### Information shown ###

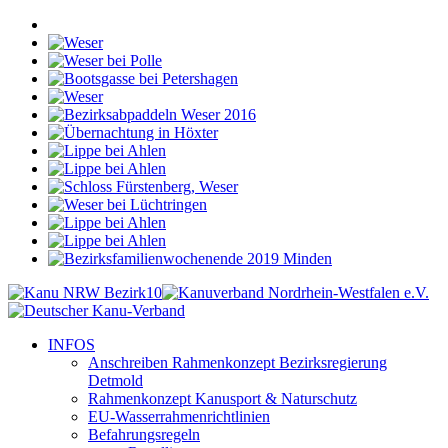
INFOS
Anschreiben Rahmenkonzept Bezirksregierung
Detmold
Rahmenkonzept Kanusport & Naturschutz
EU-Wasserrahmenrichtlinien
Befahrungsregeln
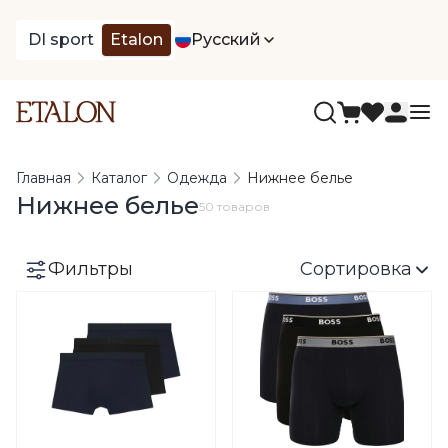
DI sport
Etalon
Русский
Главная
Каталог
Одежда
Нижнее белье
Нижнее белье
50 товаров
Фильтры
Сортировка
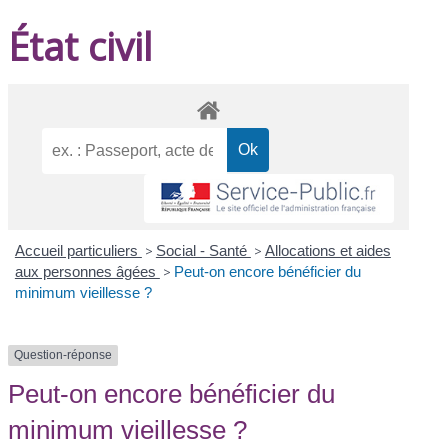
État civil
Accueil particuliers
>
Social - Santé
>
Allocations et aides
aux personnes âgées
>
Peut-on encore bénéficier du
minimum vieillesse ?
Question-réponse
Peut-on encore bénéficier du
minimum vieillesse ?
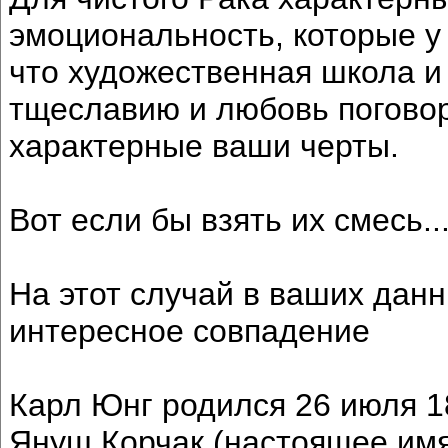
эмоциональность, которые у 
что художественная школа и
тщеславию и любовь поговор
характерные ваши черты.
Вот если бы взять их смесь..
На этот случай в ваших дан
интересное совпадение
Карл Юнг родился 26 июля 1
Януш Корчак (настоящее имя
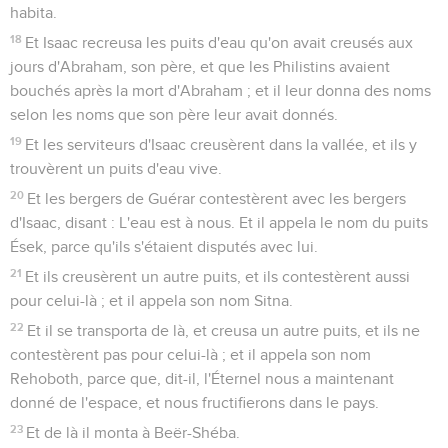
habita.
18
Et Isaac recreusa les puits d'eau qu'on avait creusés aux
jours d'Abraham, son père, et que les Philistins avaient
bouchés après la mort d'Abraham ; et il leur donna des noms
selon les noms que son père leur avait donnés.
19
Et les serviteurs d'Isaac creusèrent dans la vallée, et ils y
trouvèrent un puits d'eau vive.
20
Et les bergers de Guérar contestèrent avec les bergers
d'Isaac, disant : L'eau est à nous. Et il appela le nom du puits
Ések, parce qu'ils s'étaient disputés avec lui.
21
Et ils creusèrent un autre puits, et ils contestèrent aussi
pour celui-là ; et il appela son nom Sitna.
22
Et il se transporta de là, et creusa un autre puits, et ils ne
contestèrent pas pour celui-là ; et il appela son nom
Rehoboth, parce que, dit-il, l'Éternel nous a maintenant
donné de l'espace, et nous fructifierons dans le pays.
23
Et de là il monta à Beër-Shéba.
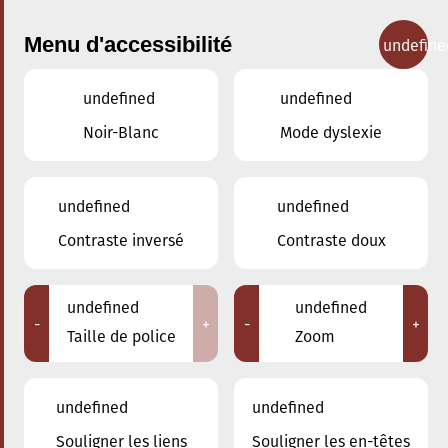
Menu d'accessibilité
undefine
undefined
undefined
Concerts
Noir-Blanc
Mode dyslexie
undefined
undefined
Contraste inversé
Contraste doux
undefined
undefined
-
+
-
+
Taille de police
Zoom
undefined
undefined
Adresse
Souligner les liens
Souligner les en-têtes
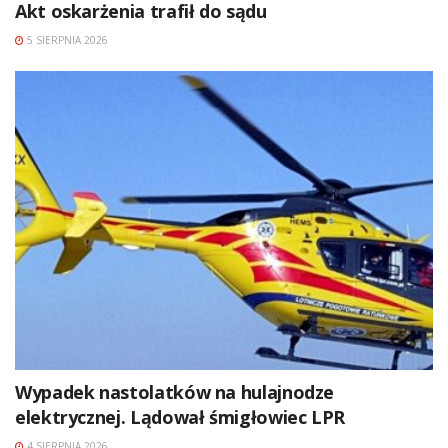
Akt oskarżenia trafił do sądu
5 SIERPNIA 2026
Wypadek nastolatków na hulajnodze
elektrycznej. Lądował śmigłowiec LPR
4 SIERPNIA 2026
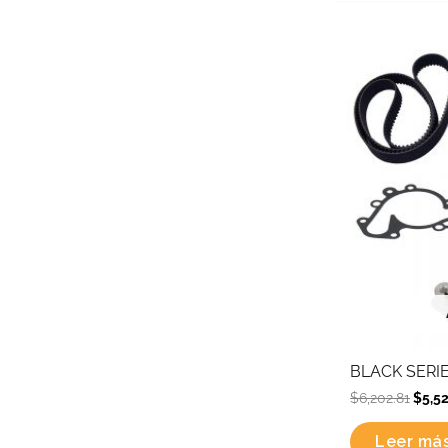
Origi
price
was:
$6,20
BLACK SERIE
$
6,202.81
$
5,5
Leer má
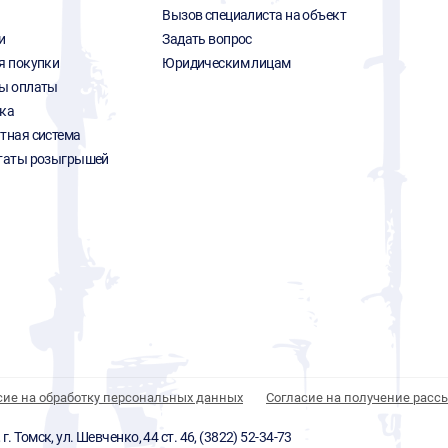
Вызов специалиста на объект
и
Задать вопрос
я покупки
Юридическим лицам
ы оплаты
ка
тная система
таты розыгрышей
сие на обработку персональных данных
Согласие на получение расс
 Томск, ул. Шевченко, 44 ст. 46, (3822) 52-34-73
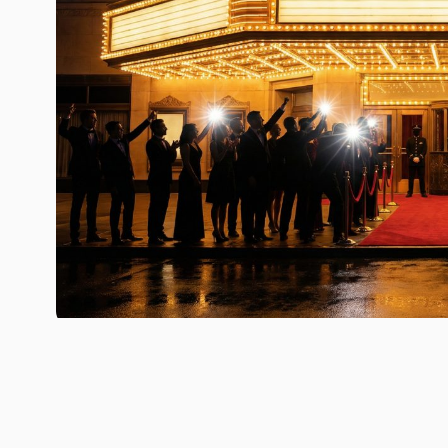
„
Beklemmende Atmosphäre, moralische Zwickmühl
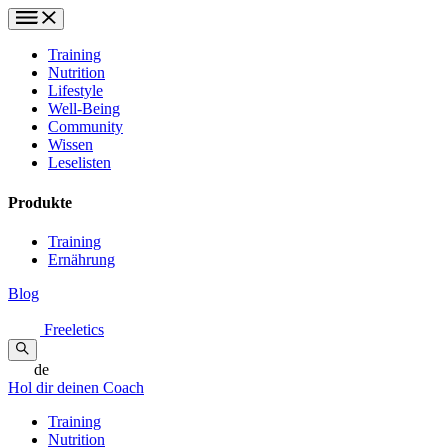
Training
Nutrition
Lifestyle
Well-Being
Community
Wissen
Leselisten
Produkte
Training
Ernährung
Blog
Freeletics
de
Hol dir deinen Coach
Training
Nutrition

###

**Your assignment:** Using the records given above, list every line that includes the word "Isaac".

**Response for this exercise:**
Et Isaac recreusa les puits d'eau qu'on avait creusés aux
Et les serviteurs d'Isaac creusèrent dans la vallée, et ils y
d'Isaac, disant : L'eau est à nous. Et il appela le nom du puits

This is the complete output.